Sunday began with a cough…again.

For the past five days, I had gone to sleep hoping that when I woke up, I would no longer be sick— as if my silent pleas and wishes for health would magically clear my nose and soothe my throat.  However, I awoke from my sleep in a fit of hacking and wheezing. As my eyes opened and my vision adjusted to the dimly lit room, I groaned.

Rolling over to face the window, I noticed the weather outside was gorgeous, so I rebelled against the general feeling of ick that threatened to resign me to a day inside the flat. Glancing over into the kitchen, I noticed that the bananas on the counter had lived far past their prime and decided that making banana bread would be an easy, low-stress way to pass the time. I promptly ventured out onto the streets of London to gather the supplies I would need.

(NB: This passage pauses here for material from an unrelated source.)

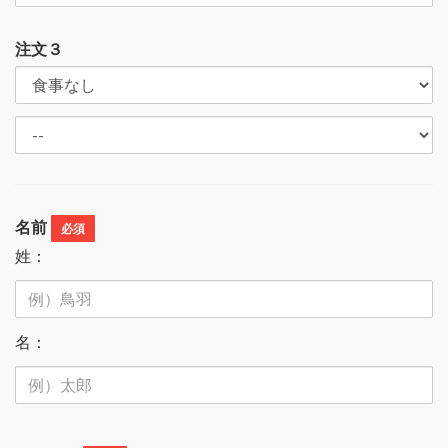
注文３
名前
必須
姓：
名：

I walked down the familiar road of Clifton Gardens, with its tall white buildings surrounded with pointed black fences and freshly manicured lawns, lined with supermarkets and coffee shops.  I needed bowls and baking pans, items that wouldn’t be available in the nearest Tesco supermarket, and decided to try my luck down Edgware Road.

As I walked, the landscape around me changed. The familiar English of store signs transformed into the swirling pattern of Arabic, and I noticed more and more women wearing hijabs.  As I passed markets and restaurants, the warm smells of cooking meat and burning incense met me on the sidewalk.

I turned off the sidewalk and into a market, taking time to peruse the colorful aisles. The whole store was small, barely the size of my shared flat, and it was packed floor to ceiling with shelves of food and ingredients I found unfamiliar.

Unable to find what I needed to bake the bread on my own I asked an employee where the baking pans were located. Unable to understand my request, either from a language or cultural barrier, she offered me a small loaf of bread and a box of tin foil.  Although not what I needed, I decided to buy the items anyway.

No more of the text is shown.